Court next said that, Defendants’ path to the selection of DCAX is unpersuasive. Defendants argue, in short, that there are eight compounds that are mentioned in both the WO ’496 and the CA ’730 patents and that, of those eight compounds, DCAX has the greatest potency. Defendants did not explain why a POSA would believe that a compound mentioned in two patents is more worthy of development than a more potent compound listed in one. The prior art did not supply a POSA with a reason to select DCAX as a lead compound over other compounds in the prior art. Court said that the Defendant’s argument has a number of major gaps, missing connections or steps with inadequate support.

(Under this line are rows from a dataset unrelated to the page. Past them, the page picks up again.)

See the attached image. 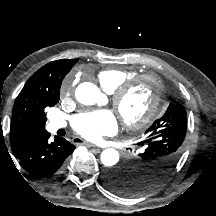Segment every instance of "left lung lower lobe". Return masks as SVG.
Instances as JSON below:
<instances>
[{
	"mask_svg": "<svg viewBox=\"0 0 216 216\" xmlns=\"http://www.w3.org/2000/svg\"><path fill=\"white\" fill-rule=\"evenodd\" d=\"M128 172V168L126 166V162L120 166L117 170H111L107 172L103 178L104 183L115 193L122 195V196H127L124 192H122L114 182L119 180L122 175L126 174Z\"/></svg>",
	"mask_w": 216,
	"mask_h": 216,
	"instance_id": "0a47b994",
	"label": "left lung lower lobe"
}]
</instances>
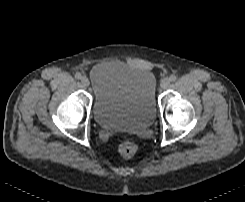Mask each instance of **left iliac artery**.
Listing matches in <instances>:
<instances>
[{
	"label": "left iliac artery",
	"instance_id": "44dca946",
	"mask_svg": "<svg viewBox=\"0 0 245 202\" xmlns=\"http://www.w3.org/2000/svg\"><path fill=\"white\" fill-rule=\"evenodd\" d=\"M176 79H177V77H176L175 75H171V76L169 77V80H170L171 82H174Z\"/></svg>",
	"mask_w": 245,
	"mask_h": 202
}]
</instances>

This is a theory with major defects and does not come close to meeting the clear and convincing standard for successful validity challenges.

The Court thus concluded that Defendants have failed to prove, by clear and convincing evidence, that claims 4 and 12 of the ’689 patent are invalid under their theories based on § 103 obviousness or the doctrine of obviousness-type double patenting.